V13 by Emmanuel Carrère
France’s renowned nonfiction writer, Emmanuel Carrère, has a talent for recounting historical events and nonfiction prose. In V13, he captures the spectacle of the 10-month trial in the Palais de Justice, known as V13, or “vendredi 13,” a sort of metonymic euphemism for the series of mass shootings and suicide bombings throughout Paris that resulted in 137 deaths.
Carrère has chronicled the trial for The Paris Attacks, or the Attacks of November 13, 2015, since last September until the end of the trial this past June. His weekly columns, which appeared in le Nouvel Observateur, have been edited and published in his new book to include greater insight into what he calls “the architecture of the trial.” Carrère relays to us the quantitative facts and details of the trial, but he also provides insight on the survivors’ encounters with death at the Bataclan, PTSD, and survivors’ guilt. But the real meat of the book is the courthouse theatrics.

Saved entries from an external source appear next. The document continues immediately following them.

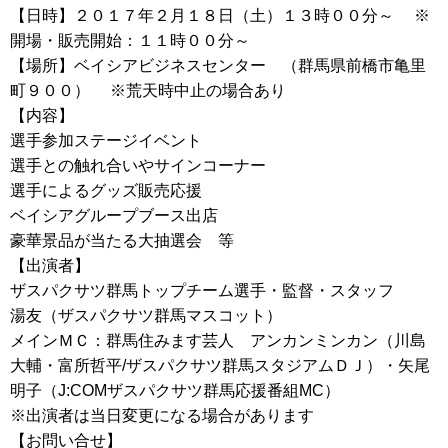
【日時】２０１７年２月１８日（土）１３時００分～ ※
開場・販売開始：１１時００分～
【場所】ベイシアビジネスセンター （群馬県前橋市亀里
町９００） ※荒天時中止の場合あり
【内容】
選手参加ステージイベント
選手との触れ合いやサインコーナー
選手によるグッズ販売応援
ベイシアグループブース出店
豪華景品が当たる大抽選会 等
【出演者】
ザスパクサツ群馬トップチーム選手・監督・スタッフ
湯友（ザスパクサツ群馬マスコット）
メインＭＣ：群馬住みます芸人 アンカンミンカン（川島
大輔・富所哲平/ザスパクサツ群馬スタジアムＤＪ）・矢尾
明子（J:COMザスパクサツ群馬応援番組MC）
※出演者は当日変更になる場合があります
【お問い合せ】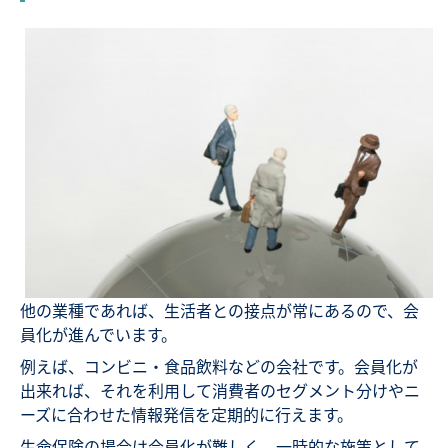
他の業種であれば、生活者との接点が常にあるので、会
員化が進んでいます。
例えば、コンビニ・食品飲料などの会社です。会員化が
出来れば、それを利用して消費者のセグメント分けやニ
ーズに合わせた情報発信を定期的に行えます。
生命保険の場合は会員化が難しく、一時的な施策として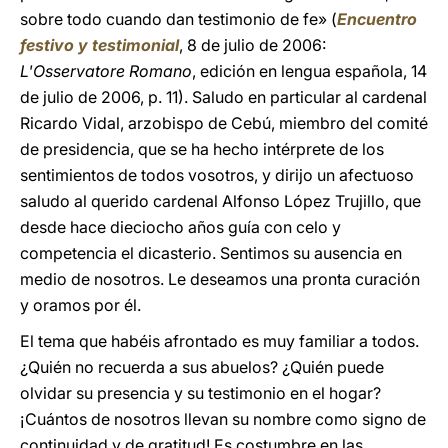
sobre todo cuando dan testimonio de fe» (
Encuentro
festivo y testimonial
, 8 de julio de 2006:
L'Osservatore Romano
, edición en lengua española, 14
de julio de 2006, p. 11). Saludo en particular al cardenal
Ricardo Vidal, arzobispo de Cebú, miembro del comité
de presidencia, que se ha hecho intérprete de los
sentimientos de todos vosotros, y dirijo un afectuoso
saludo al querido cardenal Alfonso López Trujillo, que
desde hace dieciocho años guía con celo y
competencia el dicasterio. Sentimos su ausencia en
medio de nosotros. Le deseamos una pronta curación
y oramos por él.
El tema que habéis afrontado es muy familiar a todos.
¿Quién no recuerda a sus abuelos? ¿Quién puede
olvidar su presencia y su testimonio en el hogar?
¡Cuántos de nosotros llevan su nombre como signo de
continuidad y de gratitud! Es costumbre en las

V13 organizes and divides the trial into three parts: The Victims, The Accused, and The Court. “The Accused” are literally at the center of this book – and Carrère dedicates the largest chunk of it to them, namely French Belgian-born millennial Salah Abdeslam, the only remaining member of the Islamic State’s commando. This is not to detract away from the importance of the victims, nor is it an attempt of the author to victimize the accused (though one can’t help but think of Hannah Arendt’s “banality of evil” used to describe the Eichmann trial). Carrère reminds us that V13 is about a trial, and after all, “a trial is that of the accused.” V13 is not for the faint of heart, as it recounts through numerous testimonies and in graphic detail the “human confetti” of the Bataclan massacre. It is a must-read, though, for those who seek to understand and follow the trial, especially since the filmed footage won’t be released until 2072. (Yes, you read that correctly.)